> **Entries shown**

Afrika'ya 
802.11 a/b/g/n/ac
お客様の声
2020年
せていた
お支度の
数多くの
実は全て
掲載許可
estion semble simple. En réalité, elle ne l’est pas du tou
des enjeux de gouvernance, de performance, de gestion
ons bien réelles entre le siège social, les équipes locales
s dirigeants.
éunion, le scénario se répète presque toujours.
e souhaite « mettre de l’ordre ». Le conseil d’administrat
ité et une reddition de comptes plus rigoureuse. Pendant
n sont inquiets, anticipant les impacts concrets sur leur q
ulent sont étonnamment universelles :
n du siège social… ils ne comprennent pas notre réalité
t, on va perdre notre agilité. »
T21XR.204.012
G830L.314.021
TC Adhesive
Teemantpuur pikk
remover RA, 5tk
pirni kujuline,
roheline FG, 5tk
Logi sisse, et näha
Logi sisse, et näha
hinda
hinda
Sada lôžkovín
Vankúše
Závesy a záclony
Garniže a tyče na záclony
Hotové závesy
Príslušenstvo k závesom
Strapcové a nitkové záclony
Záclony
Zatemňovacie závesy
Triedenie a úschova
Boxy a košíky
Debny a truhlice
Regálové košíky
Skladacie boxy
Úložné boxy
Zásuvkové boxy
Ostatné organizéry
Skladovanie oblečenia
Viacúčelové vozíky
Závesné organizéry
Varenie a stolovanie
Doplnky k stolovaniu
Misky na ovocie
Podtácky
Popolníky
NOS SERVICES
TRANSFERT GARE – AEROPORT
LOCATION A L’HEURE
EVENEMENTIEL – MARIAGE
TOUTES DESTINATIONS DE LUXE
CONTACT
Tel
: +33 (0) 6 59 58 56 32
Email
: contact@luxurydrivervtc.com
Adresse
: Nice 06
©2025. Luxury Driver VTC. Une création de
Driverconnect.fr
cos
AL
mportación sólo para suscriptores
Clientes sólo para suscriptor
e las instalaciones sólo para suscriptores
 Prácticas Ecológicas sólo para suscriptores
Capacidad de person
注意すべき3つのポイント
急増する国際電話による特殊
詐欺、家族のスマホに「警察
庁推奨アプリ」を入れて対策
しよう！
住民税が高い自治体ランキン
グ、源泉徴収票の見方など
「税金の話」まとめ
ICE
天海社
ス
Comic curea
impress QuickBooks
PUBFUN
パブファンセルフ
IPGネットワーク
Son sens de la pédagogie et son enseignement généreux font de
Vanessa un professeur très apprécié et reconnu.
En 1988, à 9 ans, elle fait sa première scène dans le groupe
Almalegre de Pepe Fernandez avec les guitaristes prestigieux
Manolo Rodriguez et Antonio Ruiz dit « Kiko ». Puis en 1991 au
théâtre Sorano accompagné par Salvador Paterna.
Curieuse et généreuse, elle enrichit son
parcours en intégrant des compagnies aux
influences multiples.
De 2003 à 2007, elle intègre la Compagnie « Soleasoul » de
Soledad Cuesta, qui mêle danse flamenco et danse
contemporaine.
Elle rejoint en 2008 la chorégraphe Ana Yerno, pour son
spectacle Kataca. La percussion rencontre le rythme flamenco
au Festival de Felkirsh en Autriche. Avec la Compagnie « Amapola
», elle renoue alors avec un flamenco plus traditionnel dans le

> **Exercise prompt**
Each line from the top of the data, up to and including the line that contains "n du siège social…", should be set down exactly.

> **Exercise answer**
Afrika'ya 
802.11 a/b/g/n/ac
お客様の声
2020年
せていた
お支度の
数多くの
実は全て
掲載許可
estion semble simple. En réalité, elle ne l’est pas du tou
des enjeux de gouvernance, de performance, de gestion
ons bien réelles entre le siège social, les équipes locales
s dirigeants.
éunion, le scénario se répète presque toujours.
e souhaite « mettre de l’ordre ». Le conseil d’administrat
ité et une reddition de comptes plus rigoureuse. Pendant
n sont inquiets, anticipant les impacts concrets sur leur q
ulent sont étonnamment universelles :
n du siège social… ils ne comprennent pas notre réalité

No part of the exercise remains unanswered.